# TASK OBJECTIVE
Omit the pictures and copy the entries exactly.

# RECORDS SUPPLIED
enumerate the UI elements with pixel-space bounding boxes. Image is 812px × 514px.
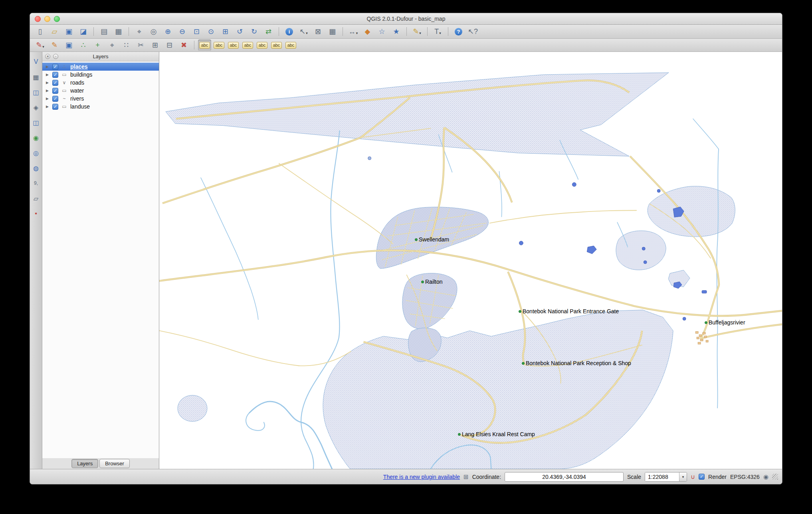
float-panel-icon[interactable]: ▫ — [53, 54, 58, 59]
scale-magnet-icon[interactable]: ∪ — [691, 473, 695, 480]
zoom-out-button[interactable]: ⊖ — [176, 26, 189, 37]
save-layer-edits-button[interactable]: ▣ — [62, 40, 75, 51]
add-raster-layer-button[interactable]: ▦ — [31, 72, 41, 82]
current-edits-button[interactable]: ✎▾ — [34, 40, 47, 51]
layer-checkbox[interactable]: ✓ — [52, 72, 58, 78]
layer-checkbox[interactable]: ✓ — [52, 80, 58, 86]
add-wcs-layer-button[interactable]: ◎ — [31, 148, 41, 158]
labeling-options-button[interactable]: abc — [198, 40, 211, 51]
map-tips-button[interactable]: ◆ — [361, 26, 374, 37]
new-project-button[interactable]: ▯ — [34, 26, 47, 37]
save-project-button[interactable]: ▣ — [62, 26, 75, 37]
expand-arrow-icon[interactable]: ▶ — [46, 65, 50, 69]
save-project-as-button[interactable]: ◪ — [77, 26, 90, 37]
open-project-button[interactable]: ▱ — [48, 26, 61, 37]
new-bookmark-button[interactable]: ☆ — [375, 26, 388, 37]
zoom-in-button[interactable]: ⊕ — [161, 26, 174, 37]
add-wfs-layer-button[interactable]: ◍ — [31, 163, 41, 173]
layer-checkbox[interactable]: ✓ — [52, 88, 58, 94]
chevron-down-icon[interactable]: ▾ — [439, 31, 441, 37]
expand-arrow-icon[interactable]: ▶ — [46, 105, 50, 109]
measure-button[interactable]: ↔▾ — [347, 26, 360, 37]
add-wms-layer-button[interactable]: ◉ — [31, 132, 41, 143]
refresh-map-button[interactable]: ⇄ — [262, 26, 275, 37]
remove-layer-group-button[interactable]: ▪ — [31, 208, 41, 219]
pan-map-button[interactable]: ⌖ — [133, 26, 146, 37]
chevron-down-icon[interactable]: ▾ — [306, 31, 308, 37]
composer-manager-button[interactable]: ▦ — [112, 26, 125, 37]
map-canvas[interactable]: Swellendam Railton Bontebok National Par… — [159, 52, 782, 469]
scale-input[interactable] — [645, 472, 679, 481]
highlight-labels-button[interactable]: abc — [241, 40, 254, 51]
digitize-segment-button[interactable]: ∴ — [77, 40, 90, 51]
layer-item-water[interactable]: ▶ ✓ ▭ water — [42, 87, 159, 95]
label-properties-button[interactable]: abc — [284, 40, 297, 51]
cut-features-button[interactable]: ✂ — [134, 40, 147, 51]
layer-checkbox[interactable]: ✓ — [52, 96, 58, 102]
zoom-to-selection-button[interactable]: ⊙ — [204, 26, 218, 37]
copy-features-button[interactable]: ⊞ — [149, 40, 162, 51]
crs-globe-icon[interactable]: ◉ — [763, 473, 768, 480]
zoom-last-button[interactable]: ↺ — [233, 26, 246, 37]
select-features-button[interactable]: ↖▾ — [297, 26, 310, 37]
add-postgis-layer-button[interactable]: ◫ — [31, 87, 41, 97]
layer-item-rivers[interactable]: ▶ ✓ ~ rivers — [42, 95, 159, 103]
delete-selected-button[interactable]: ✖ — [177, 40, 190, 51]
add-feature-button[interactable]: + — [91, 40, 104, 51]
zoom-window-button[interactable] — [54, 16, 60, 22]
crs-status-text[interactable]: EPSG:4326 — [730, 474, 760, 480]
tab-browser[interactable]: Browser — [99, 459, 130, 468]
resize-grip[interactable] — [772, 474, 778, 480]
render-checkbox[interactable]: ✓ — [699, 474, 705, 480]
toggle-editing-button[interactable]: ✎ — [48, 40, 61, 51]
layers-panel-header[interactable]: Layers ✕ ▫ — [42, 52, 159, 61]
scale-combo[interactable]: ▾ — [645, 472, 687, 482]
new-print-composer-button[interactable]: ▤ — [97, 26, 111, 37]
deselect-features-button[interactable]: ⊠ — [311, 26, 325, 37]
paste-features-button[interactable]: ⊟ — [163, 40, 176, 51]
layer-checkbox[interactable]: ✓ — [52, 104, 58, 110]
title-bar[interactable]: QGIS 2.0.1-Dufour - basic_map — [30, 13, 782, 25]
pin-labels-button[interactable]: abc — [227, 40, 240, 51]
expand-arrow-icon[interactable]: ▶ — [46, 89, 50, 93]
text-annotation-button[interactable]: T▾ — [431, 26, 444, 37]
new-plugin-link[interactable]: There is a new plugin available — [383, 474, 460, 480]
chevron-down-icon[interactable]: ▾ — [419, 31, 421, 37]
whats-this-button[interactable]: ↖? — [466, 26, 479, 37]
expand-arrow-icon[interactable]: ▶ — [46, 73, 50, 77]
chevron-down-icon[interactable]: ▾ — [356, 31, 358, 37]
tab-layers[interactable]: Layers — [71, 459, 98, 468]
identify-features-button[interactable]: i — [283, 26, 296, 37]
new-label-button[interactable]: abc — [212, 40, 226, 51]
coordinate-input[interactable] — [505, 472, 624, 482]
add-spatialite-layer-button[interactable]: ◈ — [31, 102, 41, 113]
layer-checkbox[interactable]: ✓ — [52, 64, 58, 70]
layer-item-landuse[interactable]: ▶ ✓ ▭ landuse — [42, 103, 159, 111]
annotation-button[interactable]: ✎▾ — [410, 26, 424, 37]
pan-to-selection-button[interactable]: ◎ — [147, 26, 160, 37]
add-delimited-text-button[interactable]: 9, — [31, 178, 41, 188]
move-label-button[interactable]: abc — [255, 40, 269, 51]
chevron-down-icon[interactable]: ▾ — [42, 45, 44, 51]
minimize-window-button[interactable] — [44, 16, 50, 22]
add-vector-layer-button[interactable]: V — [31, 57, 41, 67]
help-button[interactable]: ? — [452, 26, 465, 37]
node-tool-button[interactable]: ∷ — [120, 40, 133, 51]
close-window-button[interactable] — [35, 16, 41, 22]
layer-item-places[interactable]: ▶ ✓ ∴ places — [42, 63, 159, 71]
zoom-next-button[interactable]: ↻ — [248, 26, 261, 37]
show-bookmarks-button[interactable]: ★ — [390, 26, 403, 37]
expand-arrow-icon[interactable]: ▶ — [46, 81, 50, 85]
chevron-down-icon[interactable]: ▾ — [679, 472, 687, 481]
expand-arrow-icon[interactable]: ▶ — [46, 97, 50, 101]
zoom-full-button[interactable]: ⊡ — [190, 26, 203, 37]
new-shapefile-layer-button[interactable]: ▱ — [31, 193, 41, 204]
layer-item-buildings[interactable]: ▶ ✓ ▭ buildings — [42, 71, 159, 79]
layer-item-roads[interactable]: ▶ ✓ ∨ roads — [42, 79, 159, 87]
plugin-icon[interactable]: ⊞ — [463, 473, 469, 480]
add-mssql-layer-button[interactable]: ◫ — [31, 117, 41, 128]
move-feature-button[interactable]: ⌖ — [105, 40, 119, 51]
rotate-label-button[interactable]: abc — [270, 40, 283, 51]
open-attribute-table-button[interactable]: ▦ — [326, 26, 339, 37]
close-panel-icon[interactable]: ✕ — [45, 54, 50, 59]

# TASK OUTPUT
enumerate the UI elements with pixel-space bounding boxes. Image is 812px × 514px.
float-panel-icon[interactable]: ▫ — [53, 54, 58, 59]
scale-magnet-icon[interactable]: ∪ — [691, 473, 695, 480]
zoom-out-button[interactable]: ⊖ — [176, 26, 189, 37]
save-layer-edits-button[interactable]: ▣ — [62, 40, 75, 51]
add-raster-layer-button[interactable]: ▦ — [31, 72, 41, 82]
current-edits-button[interactable]: ✎▾ — [34, 40, 47, 51]
layer-checkbox[interactable]: ✓ — [52, 72, 58, 78]
layer-checkbox[interactable]: ✓ — [52, 80, 58, 86]
add-wcs-layer-button[interactable]: ◎ — [31, 148, 41, 158]
labeling-options-button[interactable]: abc — [198, 40, 211, 51]
map-tips-button[interactable]: ◆ — [361, 26, 374, 37]
new-project-button[interactable]: ▯ — [34, 26, 47, 37]
save-project-button[interactable]: ▣ — [62, 26, 75, 37]
expand-arrow-icon[interactable]: ▶ — [46, 65, 50, 69]
save-project-as-button[interactable]: ◪ — [77, 26, 90, 37]
open-project-button[interactable]: ▱ — [48, 26, 61, 37]
new-bookmark-button[interactable]: ☆ — [375, 26, 388, 37]
zoom-in-button[interactable]: ⊕ — [161, 26, 174, 37]
add-wfs-layer-button[interactable]: ◍ — [31, 163, 41, 173]
layer-checkbox[interactable]: ✓ — [52, 88, 58, 94]
chevron-down-icon[interactable]: ▾ — [439, 31, 441, 37]
expand-arrow-icon[interactable]: ▶ — [46, 105, 50, 109]
measure-button[interactable]: ↔▾ — [347, 26, 360, 37]
add-wms-layer-button[interactable]: ◉ — [31, 132, 41, 143]
refresh-map-button[interactable]: ⇄ — [262, 26, 275, 37]
remove-layer-group-button[interactable]: ▪ — [31, 208, 41, 219]
pan-map-button[interactable]: ⌖ — [133, 26, 146, 37]
chevron-down-icon[interactable]: ▾ — [306, 31, 308, 37]
composer-manager-button[interactable]: ▦ — [112, 26, 125, 37]
map-canvas[interactable]: Swellendam Railton Bontebok National Par… — [159, 52, 782, 469]
scale-input[interactable] — [645, 472, 679, 481]
highlight-labels-button[interactable]: abc — [241, 40, 254, 51]
digitize-segment-button[interactable]: ∴ — [77, 40, 90, 51]
layer-item-water[interactable]: ▶ ✓ ▭ water — [42, 87, 159, 95]
label-properties-button[interactable]: abc — [284, 40, 297, 51]
cut-features-button[interactable]: ✂ — [134, 40, 147, 51]
layer-checkbox[interactable]: ✓ — [52, 96, 58, 102]
zoom-to-selection-button[interactable]: ⊙ — [204, 26, 218, 37]
copy-features-button[interactable]: ⊞ — [149, 40, 162, 51]
crs-globe-icon[interactable]: ◉ — [763, 473, 768, 480]
zoom-last-button[interactable]: ↺ — [233, 26, 246, 37]
select-features-button[interactable]: ↖▾ — [297, 26, 310, 37]
add-postgis-layer-button[interactable]: ◫ — [31, 87, 41, 97]
layer-item-rivers[interactable]: ▶ ✓ ~ rivers — [42, 95, 159, 103]
delete-selected-button[interactable]: ✖ — [177, 40, 190, 51]
add-feature-button[interactable]: + — [91, 40, 104, 51]
zoom-window-button[interactable] — [54, 16, 60, 22]
crs-status-text[interactable]: EPSG:4326 — [730, 474, 760, 480]
tab-browser[interactable]: Browser — [99, 459, 130, 468]
resize-grip[interactable] — [772, 474, 778, 480]
render-checkbox[interactable]: ✓ — [699, 474, 705, 480]
toggle-editing-button[interactable]: ✎ — [48, 40, 61, 51]
layers-panel-header[interactable]: Layers ✕ ▫ — [42, 52, 159, 61]
scale-combo[interactable]: ▾ — [645, 472, 687, 482]
new-print-composer-button[interactable]: ▤ — [97, 26, 111, 37]
deselect-features-button[interactable]: ⊠ — [311, 26, 325, 37]
paste-features-button[interactable]: ⊟ — [163, 40, 176, 51]
layer-checkbox[interactable]: ✓ — [52, 104, 58, 110]
title-bar[interactable]: QGIS 2.0.1-Dufour - basic_map — [30, 13, 782, 25]
pin-labels-button[interactable]: abc — [227, 40, 240, 51]
expand-arrow-icon[interactable]: ▶ — [46, 89, 50, 93]
text-annotation-button[interactable]: T▾ — [431, 26, 444, 37]
new-plugin-link[interactable]: There is a new plugin available — [383, 474, 460, 480]
chevron-down-icon[interactable]: ▾ — [419, 31, 421, 37]
whats-this-button[interactable]: ↖? — [466, 26, 479, 37]
expand-arrow-icon[interactable]: ▶ — [46, 73, 50, 77]
chevron-down-icon[interactable]: ▾ — [356, 31, 358, 37]
tab-layers[interactable]: Layers — [71, 459, 98, 468]
identify-features-button[interactable]: i — [283, 26, 296, 37]
new-label-button[interactable]: abc — [212, 40, 226, 51]
coordinate-input[interactable] — [505, 472, 624, 482]
add-spatialite-layer-button[interactable]: ◈ — [31, 102, 41, 113]
layer-checkbox[interactable]: ✓ — [52, 64, 58, 70]
layer-item-landuse[interactable]: ▶ ✓ ▭ landuse — [42, 103, 159, 111]
annotation-button[interactable]: ✎▾ — [410, 26, 424, 37]
pan-to-selection-button[interactable]: ◎ — [147, 26, 160, 37]
add-delimited-text-button[interactable]: 9, — [31, 178, 41, 188]
move-label-button[interactable]: abc — [255, 40, 269, 51]
chevron-down-icon[interactable]: ▾ — [42, 45, 44, 51]
minimize-window-button[interactable] — [44, 16, 50, 22]
add-vector-layer-button[interactable]: V — [31, 57, 41, 67]
help-button[interactable]: ? — [452, 26, 465, 37]
node-tool-button[interactable]: ∷ — [120, 40, 133, 51]
close-window-button[interactable] — [35, 16, 41, 22]
layer-item-places[interactable]: ▶ ✓ ∴ places — [42, 63, 159, 71]
zoom-next-button[interactable]: ↻ — [248, 26, 261, 37]
show-bookmarks-button[interactable]: ★ — [390, 26, 403, 37]
expand-arrow-icon[interactable]: ▶ — [46, 81, 50, 85]
chevron-down-icon[interactable]: ▾ — [679, 472, 687, 481]
expand-arrow-icon[interactable]: ▶ — [46, 97, 50, 101]
zoom-full-button[interactable]: ⊡ — [190, 26, 203, 37]
new-shapefile-layer-button[interactable]: ▱ — [31, 193, 41, 204]
layer-item-buildings[interactable]: ▶ ✓ ▭ buildings — [42, 71, 159, 79]
layer-item-roads[interactable]: ▶ ✓ ∨ roads — [42, 79, 159, 87]
plugin-icon[interactable]: ⊞ — [463, 473, 469, 480]
add-mssql-layer-button[interactable]: ◫ — [31, 117, 41, 128]
move-feature-button[interactable]: ⌖ — [105, 40, 119, 51]
rotate-label-button[interactable]: abc — [270, 40, 283, 51]
open-attribute-table-button[interactable]: ▦ — [326, 26, 339, 37]
close-panel-icon[interactable]: ✕ — [45, 54, 50, 59]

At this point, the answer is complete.